1999 Mass. App. Div. 14, 1999 Mass. App. Div. LEXIS 6
CourtMassachusetts District Court, Appellate Division
DecidedJanuary 25, 1999
StatusPublished

This text of 1999 Mass. App. Div. 14 (Theos & Sons, Inc. v. Mack Trucks, Inc.) is published on Counsel Stack Legal Research, covering Massachusetts District Court, Appellate Division primary law. Counsel Stack provides free access to over 12 million legal documents including statutes, case law, regulations, and constitutions.

Bluebook
Theos & Sons, Inc. v. Mack Trucks, Inc., 1999 Mass. App. Div. 14, 1999 Mass. App. Div. LEXIS 6 (Mass. Ct. App. 1999).

Opinion

Coven, J.

Defendant Mack Trucks, Inc. (“Mack”) sold the 1989 Mack truck which is the subject of this lawsuit to J.E. Larkin, Inc. (“Larkin”) on August 31,1989. The sale was a commercial transaction between corporate entities and did not involve consumer goods. As part of the sale, Mack provided to Larkin the typewritten Mack Mid-Liner Standard Warranty. The following disclaimer provision appeared on the face of the warranty in capital letters:

THIS WARRANTY IS MADE EXPRESSLY IN LIEU OF ANY OTHER WARRANTIES, EXPRESSED OR IMPLIED, INCLUDING ANY IMPLIED WARRANTY OF MERCHANTABILITY OR FITNESS FOR A PARTICULAR PURPOSE, AND OF ANY OTHER OBLIGATION OR LIABILITY ON THE PART OF THE MANUFACTURER INCLUDING WITHOUT LIMITATION OF THE FOREGOING, CONSEQUENTIAL DAMAGES.

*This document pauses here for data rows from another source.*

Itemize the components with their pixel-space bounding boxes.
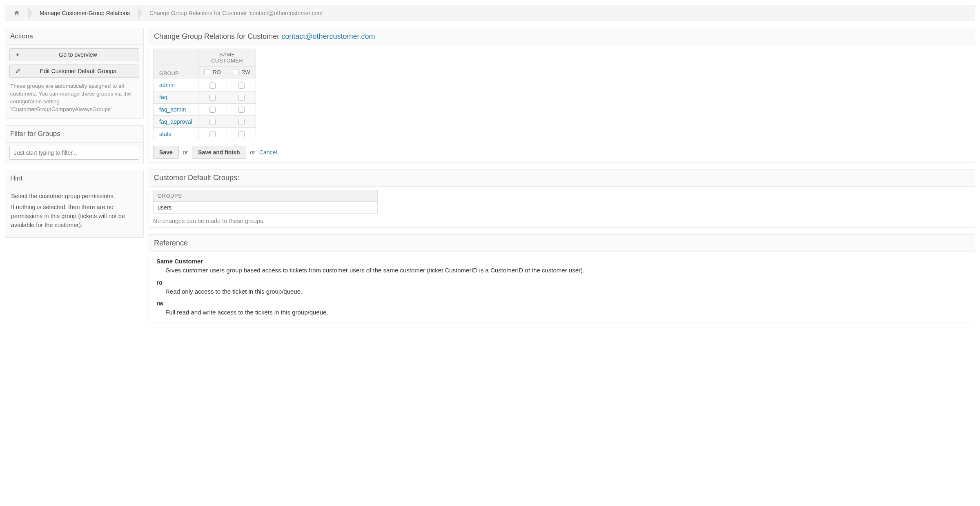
customer-email-link[interactable]: contact@othercustomer.com: [281, 32, 375, 40]
ref-rw-term: rw: [156, 300, 967, 307]
checkbox-faq-approval-ro[interactable]: [209, 119, 216, 125]
checkbox-ro-all[interactable]: [204, 69, 210, 75]
group-link-stats[interactable]: stats: [159, 131, 172, 137]
checkbox-faq-admin-ro[interactable]: [209, 107, 216, 113]
col-rw-select-all[interactable]: RW: [233, 69, 250, 75]
checkbox-faq-admin-rw[interactable]: [238, 107, 245, 113]
table-row: faq_approval: [154, 116, 256, 128]
checkbox-admin-rw[interactable]: [238, 82, 245, 89]
table-row: admin: [154, 79, 256, 91]
group-link-admin[interactable]: admin: [159, 82, 175, 88]
table-row: faq_admin: [154, 103, 256, 116]
ref-same-customer-term: Same Customer: [156, 258, 967, 265]
col-group: GROUP: [154, 49, 198, 79]
permissions-table: GROUP SAME CUSTOMER RO RW admin: [153, 49, 256, 140]
checkbox-faq-approval-rw[interactable]: [238, 119, 245, 125]
group-link-faq[interactable]: faq: [159, 94, 167, 100]
filter-title: Filter for Groups: [5, 126, 143, 143]
go-to-overview-button[interactable]: Go to overview: [9, 48, 139, 61]
breadcrumb-current: Change Group Relations for Customer 'con…: [141, 5, 332, 21]
default-groups-table: GROUPS users: [153, 190, 378, 214]
or-text-2: or: [250, 149, 255, 156]
default-groups-note: No changes can be made to these groups.: [153, 218, 971, 224]
save-and-finish-button[interactable]: Save and finish: [192, 146, 246, 159]
cancel-link[interactable]: Cancel: [259, 149, 277, 156]
relations-widget: Change Group Relations for Customer cont…: [149, 28, 975, 163]
hint-widget: Hint Select the customer:group permissio…: [5, 170, 144, 238]
checkbox-faq-ro[interactable]: [209, 95, 216, 101]
col-same-customer: SAME CUSTOMER: [198, 49, 256, 67]
home-icon: [13, 10, 20, 16]
default-groups-col: GROUPS: [154, 190, 378, 201]
group-link-faq-approval[interactable]: faq_approval: [159, 118, 192, 125]
checkbox-admin-ro[interactable]: [209, 82, 216, 89]
checkbox-stats-ro[interactable]: [209, 131, 216, 137]
caret-left-icon: [14, 53, 21, 57]
default-groups-widget: Customer Default Groups: GROUPS users No…: [149, 169, 975, 228]
edit-default-groups-button[interactable]: Edit Customer Default Groups: [9, 65, 139, 78]
group-link-faq-admin[interactable]: faq_admin: [159, 106, 186, 113]
checkbox-stats-rw[interactable]: [238, 131, 245, 137]
hint-p1: Select the customer:group permissions.: [11, 192, 138, 201]
relations-title: Change Group Relations for Customer cont…: [149, 28, 975, 45]
col-ro-select-all[interactable]: RO: [204, 69, 221, 75]
breadcrumb-home[interactable]: [5, 5, 28, 21]
action-row: Save or Save and finish or Cancel: [153, 146, 971, 159]
breadcrumb-manage[interactable]: Manage Customer-Group Relations: [31, 5, 138, 21]
hint-p2: If nothing is selected, then there are n…: [11, 203, 138, 230]
reference-title: Reference: [149, 235, 975, 252]
table-row: faq: [154, 91, 256, 103]
actions-widget: Actions Go to overview Edit Customer Def…: [5, 28, 144, 119]
default-groups-row: users: [154, 201, 378, 213]
table-row: stats: [154, 128, 256, 140]
hint-title: Hint: [5, 170, 143, 187]
col-rw-label: RW: [241, 69, 250, 75]
filter-widget: Filter for Groups: [5, 125, 144, 163]
col-ro-label: RO: [213, 69, 221, 75]
breadcrumb: Manage Customer-Group Relations Change G…: [5, 5, 975, 21]
actions-title: Actions: [5, 28, 143, 45]
ref-ro-def: Read only access to the ticket in this g…: [165, 287, 967, 296]
ref-rw-def: Full read and write access to the ticket…: [165, 308, 967, 317]
save-button[interactable]: Save: [153, 146, 179, 159]
ref-same-customer-def: Gives customer users group based access …: [165, 266, 967, 275]
edit-icon: [14, 68, 21, 74]
actions-note: These groups are automatically assigned …: [9, 81, 139, 115]
filter-input[interactable]: [9, 146, 139, 160]
or-text-1: or: [183, 149, 188, 156]
reference-widget: Reference Same Customer Gives customer u…: [149, 234, 975, 323]
go-to-overview-label: Go to overview: [21, 51, 135, 58]
default-groups-title: Customer Default Groups:: [149, 169, 975, 187]
checkbox-faq-rw[interactable]: [238, 95, 245, 101]
relations-title-prefix: Change Group Relations for Customer: [154, 32, 281, 40]
ref-ro-term: ro: [156, 279, 967, 286]
edit-default-groups-label: Edit Customer Default Groups: [21, 68, 135, 74]
checkbox-rw-all[interactable]: [233, 69, 239, 75]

Mack’s standard warranty covered the truck engine for twenty-four months after delivery of the truck to the original purchaser, Larkin. The truck was delivered on August 31,1989; the warranty expired on August 31,1991.

Larkin sold the truck to plaintiff Theos & Sons, Inc. (‘Theos”) on December 17, 1992. Theos claims that it was never informed of the terms or even existence of any warranties relating to the truck or its component parts, including the engine, and that it was never given written copies of any warranties or disclaimers.

Theos further claims that on or about December 1, 1993, it began to hear a noise in the truck’s engine and brought the truck to Vigor Diesel Injection, Inc. (“Vigor”). It was determined that the engine block was damaged and required [15]*15repairs. After the work was performed, Theos picked up the truck and paid for the repair work. However, the truck was driven only a short distance when the engine noise was heard again, and the truck was brought back to Vigor. Vigor started the engine at its shop and ran it for two to three hours during which time the engine failed. Vigor informed Theos that it would have to obtain a new engine. Theos alleges that piston number 4 in the truck’s engine broke apart, damaging the engine. Mack had issued a service bulletin prior to December, 1993 advising that pistons such as those in the subject engine were prone to failure by seizure, and indicating that a new cylinder kit was available to help eliminate the problem. Vigor’s mechanics did not follow the bulletin instructions while working on Theos’ truck. Mack was not aware that Vigor had performed repair work on the truck until after the engine was damaged.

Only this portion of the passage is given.